By the headline of this post, you might guess this article concerns the American way of football. But no, I’ll actually discuss the sport to which Americans refer as “soccer”. The sport that their youngsters play. The sport that’s only known for Posh Spice‘s boyfriend, David Beckham. But unpopular or not, there IS an US-based company that gets football. OleOle.com is an online football empire that offers fans the ability to share their truth about football, ’cause “nobody knows more what you love about football than yourself”.
OleOle users have a lot of freedom. They can write articles, create team pages, watch and upload videos, check live scores, comment on each other’s pages, join and create groups, and write bio’s for teams and players.

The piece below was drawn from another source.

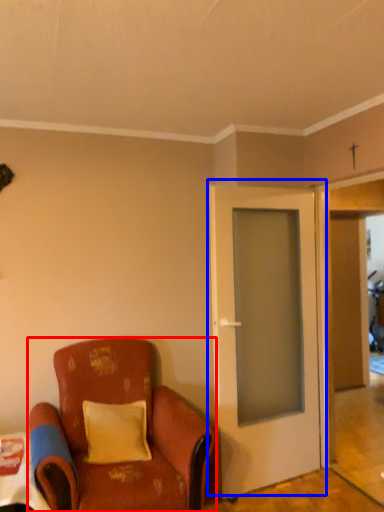 Question: Which object is further to the camera taking this photo, chair (highlighted by a red box) or door (highlighted by a blue box)?

Choices:
 (A) chair
 (B) door

Answer: (B)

This model seems to work fine, but maybe needs a little refinement. You know, Web 3.0 is coming up so people will sooner or later demand an expert layer. Therefore, the Beverly Hills-based company is acquiring fan blogs. In the last couple of months, OleOle has acquired ArseBlog, The Lord of the Wing (Celtic), Chelseablog, Harry Hotspur, Fans del Real Madrid, Real Madrid Talk and Boca Juniors Fans. Yesterday, the football community added AVFC Blog, fan blog of Aston Villa. Its writer gives an interesting insight in OleOle’s business.
The fast growing football website basically incorporates the blogs. They move the blog to their own servers and put the blogger on the pay roll. Or, like AVFC blogger Damian describes:
On Wednesday night, at about 11pm UK time, the site will be taken off line for a few hours. While it is off line, it will be moved and become part of another site, namely OleOle.
(…)
Well, basically they sort of offered me a job. The job isn’t doing anything that I’m not already doing but the guys at OleOle are actually going to pay me to keep the blog running.
So while OleOle users can still write as much content as they want, official bloggers will function as experts. These US chaps might have found the perfect way to combine community and editorial quality. Not bad, for a bunch of soccer fans.